Oleh karena itu, UKM dapat memprediksi berbagai kondisi pasar agar lebih inovatif dalam usahanya. Pada saat yang sama, informasi pasar tentang faktor-faktor produksi juga diperlukan, terutama untuk memahami: (1) sumber bahan baku yang dibutuhkan, (2) harga bahan baku yang ingin dibeli, (3) di mana dan bagaimana cara mendapatkannya. memperoleh modal usaha, (4) dimana dapat menemukan tenaga kerja yang sesuai dan profesional, (5) upah atau tingkat upah yang layak bagi pekerja, (6) Di mana mendapatkan alat atau mesin yang dibutuhkan, (7) Menentukan harga yang bersaing di pasar, (8) Mengetahui target pasar, dan masih banyak lagi keuntungan lainnya. 

 

Oleh karena itu, sangat diperlukan peran pemerintah untuk mendorong usaha kecil, menengah dan mikro agar berhasil memperluas jaringan pemasarannya. Selain dapat memperoleh informasi pasar dengan mudah dan cepat, usaha kecil, menengah dan mikro juga perlu berkomunikasi dengan konsumen di dalam dan luar negeri atau mempromosikan usahanya dengan mudah dan cepat.

 

Perkembangan ekonomi dunia akan didominasi oleh usaha kecil dan menengah, dan negara-negara dengan jaringan usaha kecil yang kuat akan berhasil dalam persaingan pasar global. Pengembangan UMKM pula tidak dapat lepas dari kedudukan LKM( Lembaga Keuangan Mikro), sebab LKM ialah pihak yang diharapkan sanggup membagikan sokongan kepada UMKM dari sisi permodalan. 

 

Berangkat dari fenomena itu hingga salah satu ketentuan pengembangan UMKM merupakan pemberdayaan LKM. Aspek pemberdayaan LKM meliputi 2 aspek, ialah aspek regulasi serta penguatan kelembagaan yang bertujuan buat mendesak supaya kebijakan yang dikeluarkan oleh LKM lebih memihak pada UMKM paling utama buat aksesibilitas permodalan. Oleh sebab itu pemberdayaannya LKM wajib dicoba secara terstruktur serta berkepanjangan, yang bisa mendesak kenaikan produktivitas serta energi saing UMKM, dan meningkatkan wirausahawan baru yang tangguh. 

 

Deputi Bidang Koordinasi Ekonomi Digital, Ketenagakerjaan serta UMKM Kementerian Koordinator Bidang Perekonomian. Dia memaparkan akibat Pandemi COVID- 19 terhadap Ketenagakerjaan serta Kemiskinan. Sebagian perihal yang dicoba Pemerintah buat memulihkan ekonomi merupakan membuat Program Kartu Prakerja dengan hasil survey 88, 9% penerima Kartu Prakerja berkata pelatihan Kartu Prakerja tingkatkan keahlian kerja. 

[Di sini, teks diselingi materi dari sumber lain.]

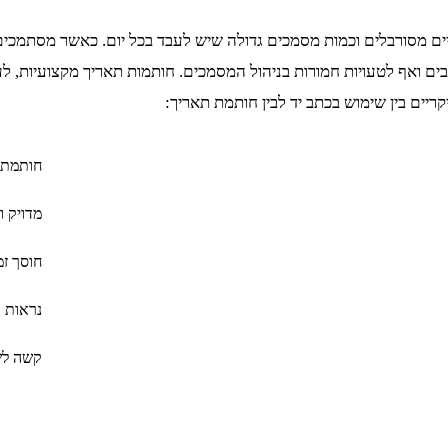
יים מסורבלים וכמות מסמכים גדולה שיש לעבד בכל יום. כאשר מסתמכים 
ים ואף לטעויות חמורות בניהול המסמכים. חותמות תאריך מקצועיות, לעו
ריים בין שימוש בכתב יד לבין חותמת תאריך:
חותמת 
מדויק ו
חוסך ז
נראות ב
קשה לשי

Setelah itu terdapat UU Nomor. 11 Tahun 2020 tentang Cipta Kerja sebagaimana yang dipaparkan oleh Sesmenko. Dia mengatakan, khasiat yang diperoleh dari UU ini merupakan mendesak penciptaan lapangan kerja, mempermudah pembukaan usaha baru, serta menunjang pemberantasan korupsi. Sebaliknya tujuan universal UU Cipta Kerja sendiri merupakan buat menghasilkan lapangan kerja serta kewirausahaan lewat kemudahan berupaya dan menjamin hak- hak pekerja lewat proteksi pekerja.